TASK INSTRUCTIONS:
Set out exactly, line by line, the stretch of data below that begins at the line containing "[region] (260, 1935)" and ends at the line containing "Chat (236, 17)", with both ends kept.

═══

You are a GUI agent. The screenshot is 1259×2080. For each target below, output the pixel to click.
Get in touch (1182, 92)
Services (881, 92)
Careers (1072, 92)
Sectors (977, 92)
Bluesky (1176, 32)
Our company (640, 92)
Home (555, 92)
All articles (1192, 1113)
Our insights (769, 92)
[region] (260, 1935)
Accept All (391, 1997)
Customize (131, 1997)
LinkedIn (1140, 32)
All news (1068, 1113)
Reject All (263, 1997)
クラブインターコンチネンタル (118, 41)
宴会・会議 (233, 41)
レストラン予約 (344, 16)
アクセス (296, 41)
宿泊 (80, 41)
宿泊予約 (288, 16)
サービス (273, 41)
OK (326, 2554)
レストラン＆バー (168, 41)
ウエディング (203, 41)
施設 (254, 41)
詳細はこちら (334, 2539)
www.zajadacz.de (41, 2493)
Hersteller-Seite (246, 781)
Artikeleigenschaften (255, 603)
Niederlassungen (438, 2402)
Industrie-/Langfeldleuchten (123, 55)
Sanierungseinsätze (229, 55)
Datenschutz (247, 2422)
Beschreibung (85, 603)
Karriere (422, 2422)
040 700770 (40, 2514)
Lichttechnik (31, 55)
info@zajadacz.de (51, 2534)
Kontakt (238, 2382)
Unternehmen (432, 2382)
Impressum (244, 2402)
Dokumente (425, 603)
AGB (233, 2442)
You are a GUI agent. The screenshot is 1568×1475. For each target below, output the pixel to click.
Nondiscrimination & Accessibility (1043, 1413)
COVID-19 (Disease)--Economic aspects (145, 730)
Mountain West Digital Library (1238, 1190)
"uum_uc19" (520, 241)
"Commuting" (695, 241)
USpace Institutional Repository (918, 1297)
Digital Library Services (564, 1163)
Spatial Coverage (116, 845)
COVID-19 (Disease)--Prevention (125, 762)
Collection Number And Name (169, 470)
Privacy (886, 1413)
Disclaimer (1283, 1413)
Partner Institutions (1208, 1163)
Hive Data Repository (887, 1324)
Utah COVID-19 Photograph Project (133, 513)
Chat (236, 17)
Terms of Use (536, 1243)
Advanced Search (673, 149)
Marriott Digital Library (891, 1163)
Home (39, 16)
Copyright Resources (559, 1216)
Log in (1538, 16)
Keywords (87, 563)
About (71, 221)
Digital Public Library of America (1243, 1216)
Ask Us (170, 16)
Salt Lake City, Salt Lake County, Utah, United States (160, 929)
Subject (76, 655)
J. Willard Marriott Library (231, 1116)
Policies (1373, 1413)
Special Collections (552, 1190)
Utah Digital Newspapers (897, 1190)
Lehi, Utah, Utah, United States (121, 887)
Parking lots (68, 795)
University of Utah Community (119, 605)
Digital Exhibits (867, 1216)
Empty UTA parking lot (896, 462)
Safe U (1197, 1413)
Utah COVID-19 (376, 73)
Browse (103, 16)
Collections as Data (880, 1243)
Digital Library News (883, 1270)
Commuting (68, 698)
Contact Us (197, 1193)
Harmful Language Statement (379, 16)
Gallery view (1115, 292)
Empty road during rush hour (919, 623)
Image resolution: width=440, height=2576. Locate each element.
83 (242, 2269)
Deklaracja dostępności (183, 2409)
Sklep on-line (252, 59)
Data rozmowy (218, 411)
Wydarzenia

═══

SOLUTION FOR THIS TASK:
[region] (260, 1935)
Accept All (391, 1997)
Customize (131, 1997)
LinkedIn (1140, 32)
All news (1068, 1113)
Reject All (263, 1997)
クラブインターコンチネンタル (118, 41)
宴会・会議 (233, 41)
レストラン予約 (344, 16)
アクセス (296, 41)
宿泊 (80, 41)
宿泊予約 (288, 16)
サービス (273, 41)
OK (326, 2554)
レストラン＆バー (168, 41)
ウエディング (203, 41)
施設 (254, 41)
詳細はこちら (334, 2539)
www.zajadacz.de (41, 2493)
Hersteller-Seite (246, 781)
Artikeleigenschaften (255, 603)
Niederlassungen (438, 2402)
Industrie-/Langfeldleuchten (123, 55)
Sanierungseinsätze (229, 55)
Datenschutz (247, 2422)
Beschreibung (85, 603)
Karriere (422, 2422)
040 700770 (40, 2514)
Lichttechnik (31, 55)
info@zajadacz.de (51, 2534)
Kontakt (238, 2382)
Unternehmen (432, 2382)
Impressum (244, 2402)
Dokumente (425, 603)
AGB (233, 2442)
You are a GUI agent. The screenshot is 1568×1475. For each target below, output the pixel to click.
Nondiscrimination & Accessibility (1043, 1413)
COVID-19 (Disease)--Economic aspects (145, 730)
Mountain West Digital Library (1238, 1190)
"uum_uc19" (520, 241)
"Commuting" (695, 241)
USpace Institutional Repository (918, 1297)
Digital Library Services (564, 1163)
Spatial Coverage (116, 845)
COVID-19 (Disease)--Prevention (125, 762)
Collection Number And Name (169, 470)
Privacy (886, 1413)
Disclaimer (1283, 1413)
Partner Institutions (1208, 1163)
Hive Data Repository (887, 1324)
Utah COVID-19 Photograph Project (133, 513)
Chat (236, 17)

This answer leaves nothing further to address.